Ursula is a celebration of the “hyperregional cuisine” that See grew up eating. “It’s a bit of a love letter to my childhood,” he reflects. “And also just me wanting to introduce Brooklyn to New Mexican food, which goes far beyond the breakfast burrito.” There are breakfast burritos, obviously, as well as sopapillas, fried pastry dough stuffed with beans and rice or meat and bathed in red chile; green chile fried chicken sandwiches; sweets like blood orange–almond pastelitos and blue corn-pine nut chocolate chip cookies; and a rotating list of specials, often developed by his staff. “The idea was that this was going to be a journey for me,” says See. “Kind of going back through my family’s heritage.” Every few weeks, his parents in Albuquerque ship him another batch of beans.
By design, it is modest. Nothing on the menu costs more than $15. The restaurant is open Wednesday to Sunday, from 8 a.m. until 4 or 5 p.m., and has no indoor seating, no phone number, and no burritos past noon. “We were very fortunate to have a line the day that we opened,” says See.
Eric See and staff members Nick Blankenship and Elihu Jones prep orders.
Photo: DeSean McClinton-Holland
One year turned into two. See’s staff grew from 4 people to 14. Now to support that team at the rate See feels is ethical ($18 to $22 an hour for the kitchen; $15 to $16 plus tips for baristas), he says, “We need to sell a lot more food or sell alcohol,” and there is no way to sugarcoat it: “We’re at our maximum.” The tiny walk-in makes storage difficult and buying in bulk nearly impossible, and the kitchen is too small for the volume of food they’re already churning out. “We physically can’t move any faster or sell anymore food than we already are,” See concludes. “I’m ready to put food on plates. My staff is ready to put food on plates. We can’t do it here. I don’t have the space to put plates anywhere.” There is fundamentally only so much you can do with a restaurant that See estimates is “maybe” 600 square feet before there’s nowhere else to go.
Not that any of this is a surprise. “It was always the understanding that Claire was going to take the space back at some point,” See reiterates, and besides, it’s time for Ursula to go. He wants to do dinner service. He wants some indoor seating. There are whole swaths of New Mexican cooking he’d like to explore but hasn’t touched at Ursula 1.0: “We don’t have a big enough business for lunch for me to want to invest the money into playing with game meats like elk and bison,” he says wistfully. “That’s absolutely something I want to implement.”

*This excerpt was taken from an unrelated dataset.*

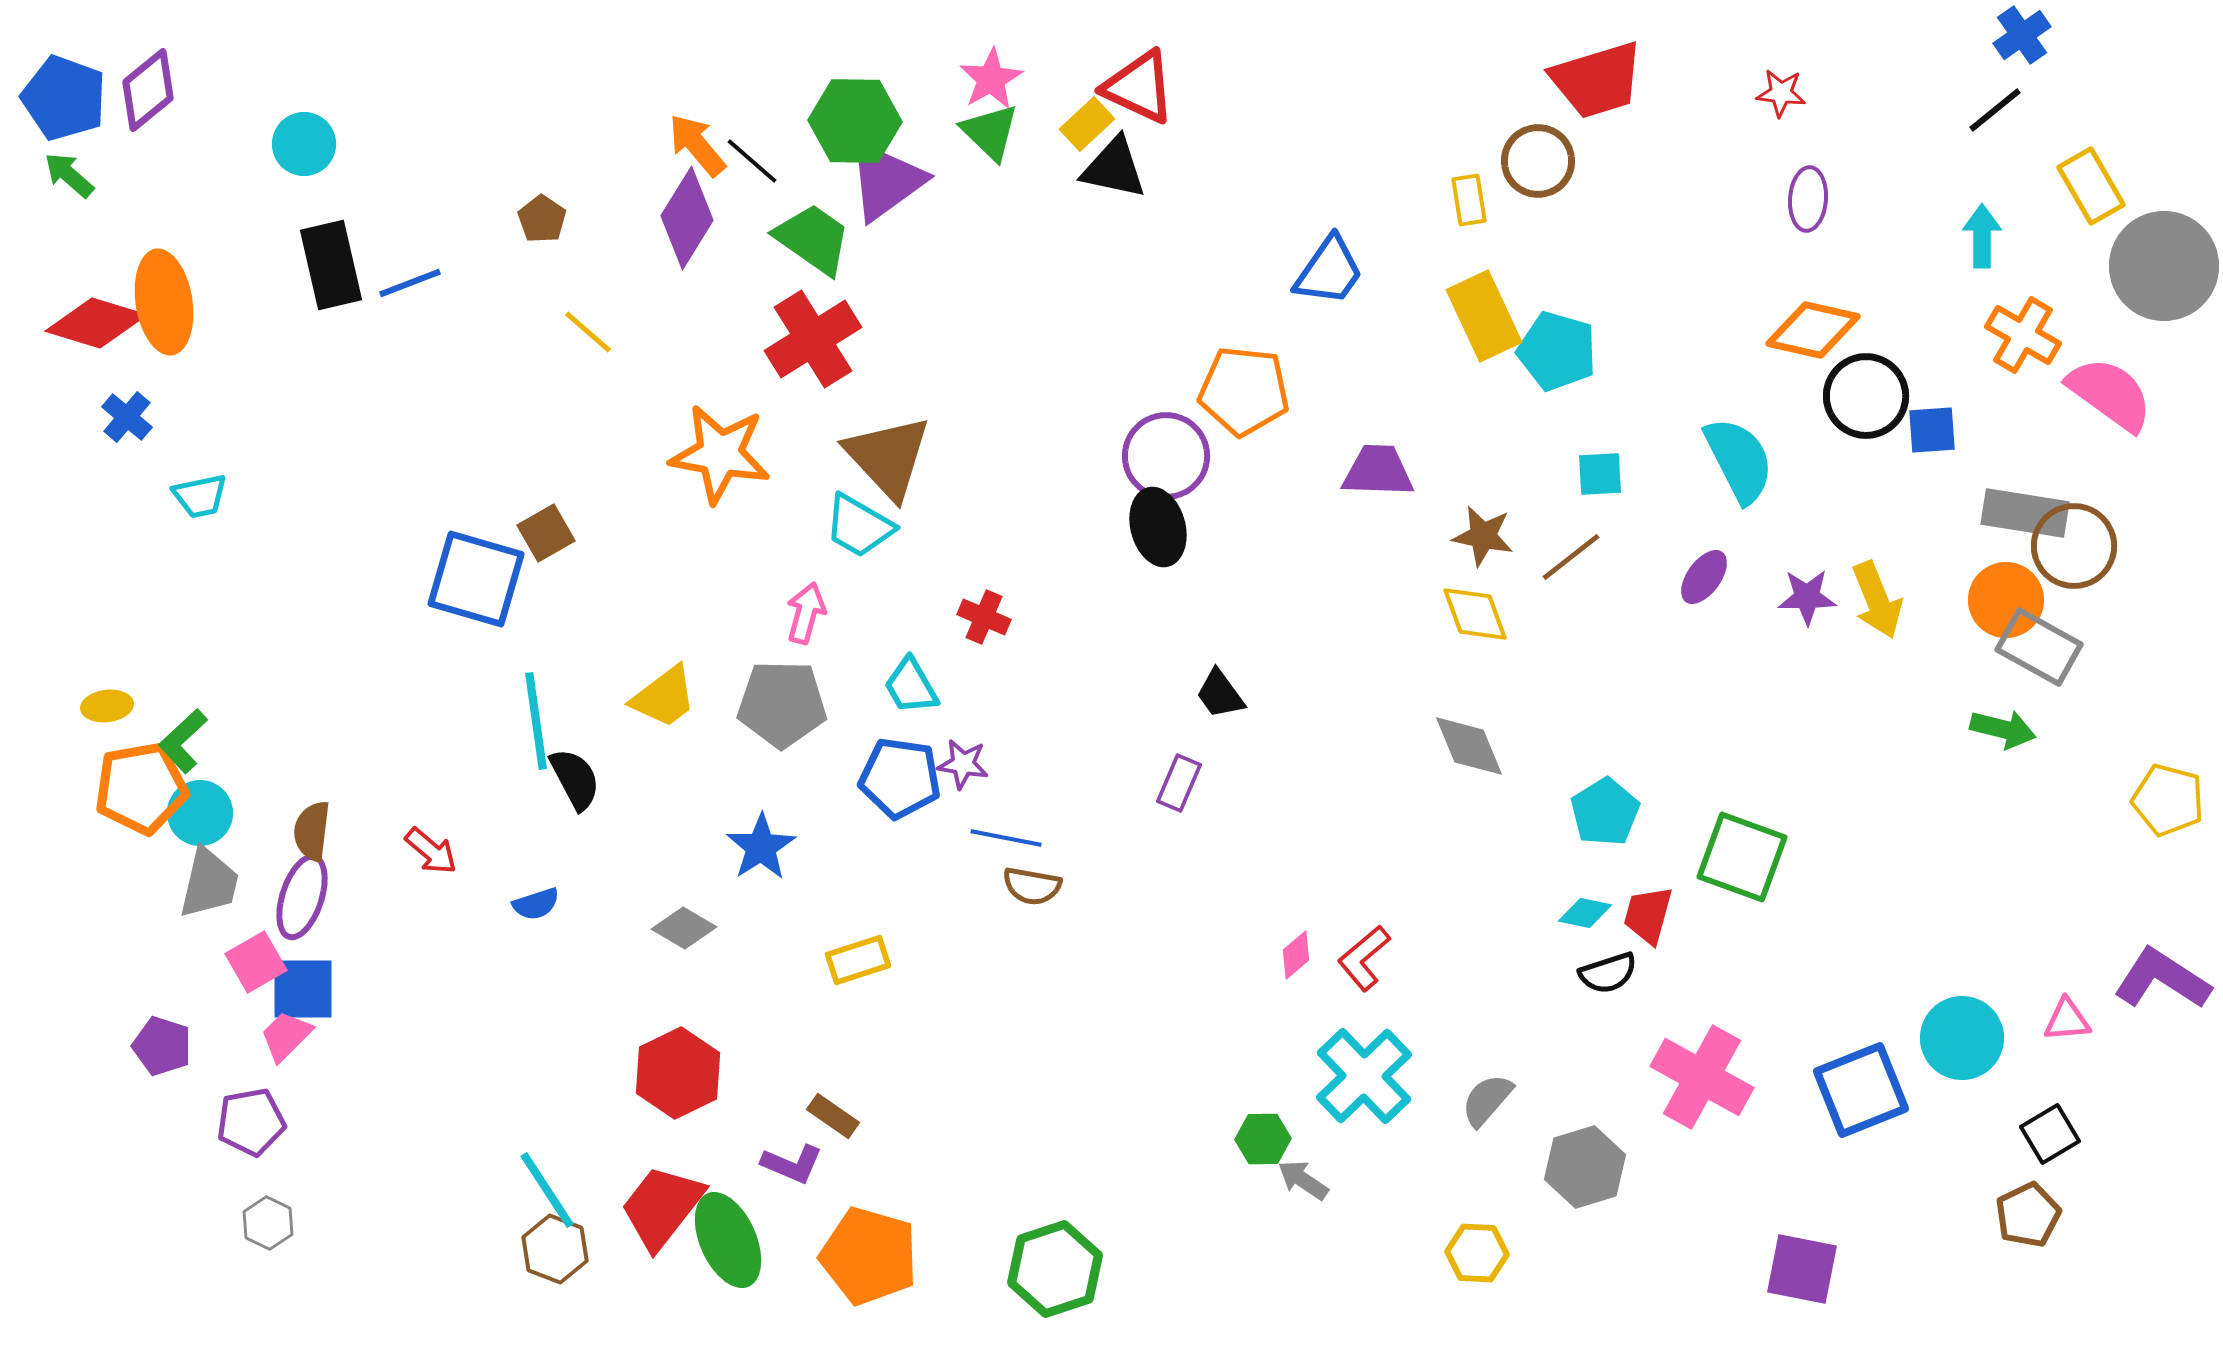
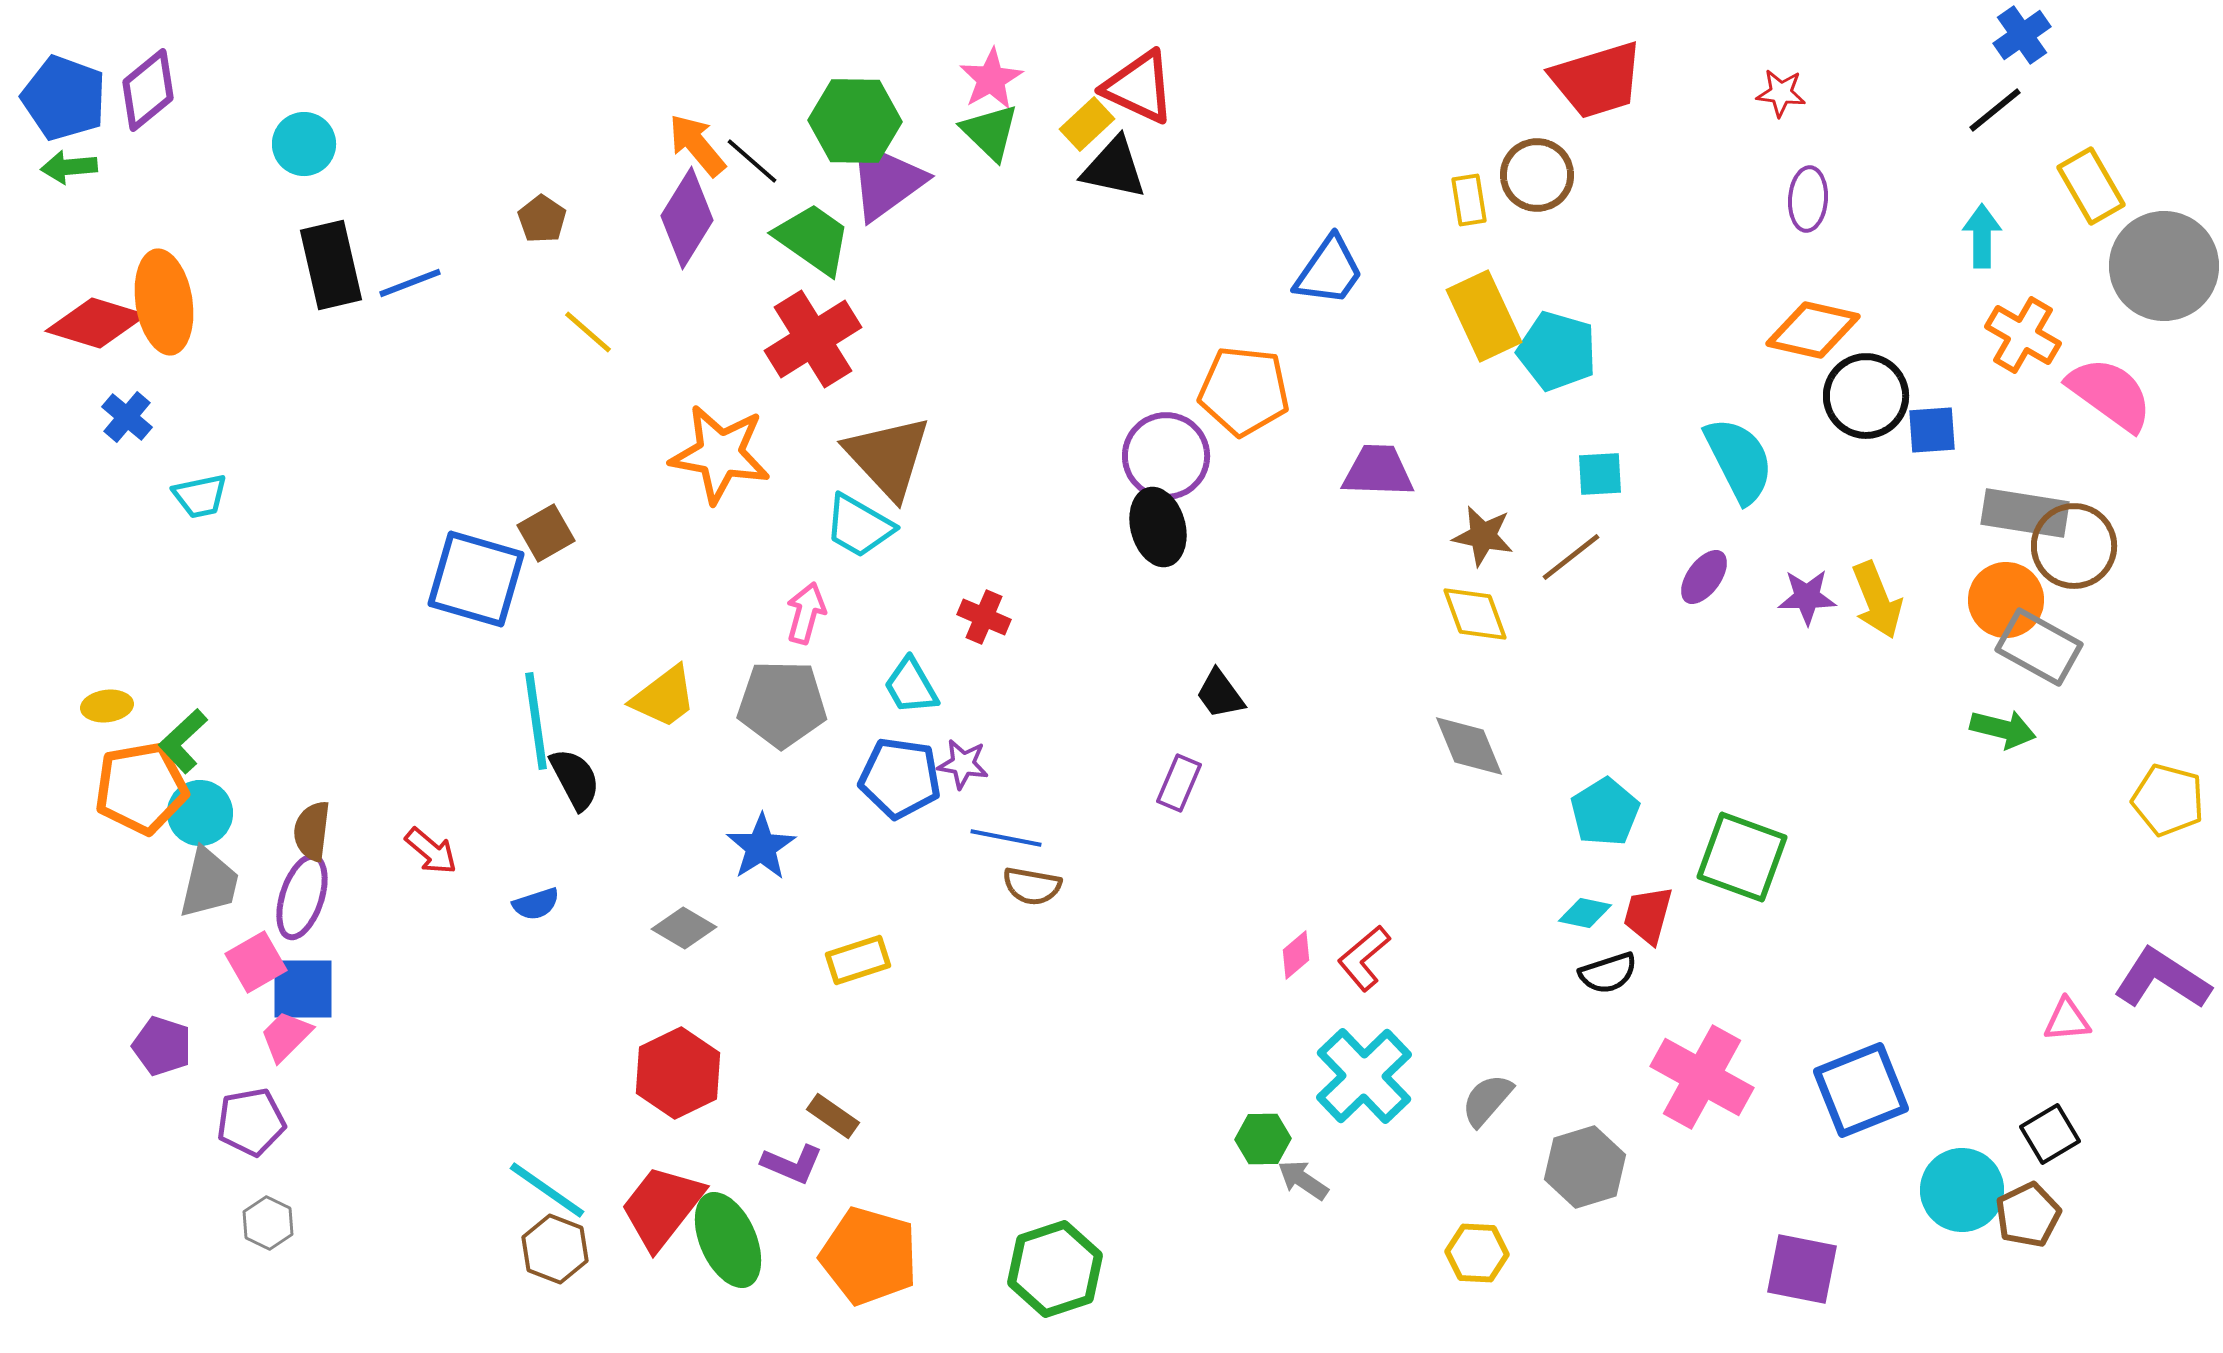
brown circle at (1538, 161): moved 1 px left, 14 px down
green arrow at (69, 175): moved 8 px up; rotated 46 degrees counterclockwise
cyan circle at (1962, 1038): moved 152 px down
cyan line at (547, 1190): rotated 22 degrees counterclockwise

He also wants to ensure he won’t lose the essence of what he has built. How do you grow and stay true to who and what you are? With Ursula, the little version, See has been trying to build a model that is fundamentally humane, paying staff livable wages, giving them consistent schedules — “I am very, very cognizant of trying not to alter their hours whatsoever” — and offering them a real creative outlet. “They jump in on developing the specials or are able to impart some of their ethnic or national background or, like, how they grew up,” he says. Ursula has also become known for its queer pop-up series, in which See hands over the kitchen to a rotating roster of up-and-coming chefs.
Many of the decisions he has made so far would not necessarily be the choices you would make if your goal, above all else, was to maximize profits. You might sell your incredibly successful burritos all day long, for example. But that wouldn’t be creatively fulfilling, so at Ursula, that isn’t what they do.
To grow, See knows he’ll have to take on investors, which is something he has never done before, but which, it has become clear to him, is necessary now. “You’ve got to have $40,000 up front just to sign the lease,” he says, and then there are fees (legal, architectural), plus the cost of the build-out. “I mean, my family doesn’t have that,” he concedes. “I don’t, and that’s not in my friend group. We’re all a little scrappy.”
Then there is the issue of actually finding the space. So far, See hasn’t had any luck, and the prestige of a James Beard nomination doesn’t carry as much weight with potential landlords as he might have hoped. Recently he made an offer on a space; the broker, he recalls, was very excited about the nomination: “She was like, Oh my fucking God, you have to put that on your application. That’s so exciting.” That was three weeks ago; he hasn’t heard back about the lease.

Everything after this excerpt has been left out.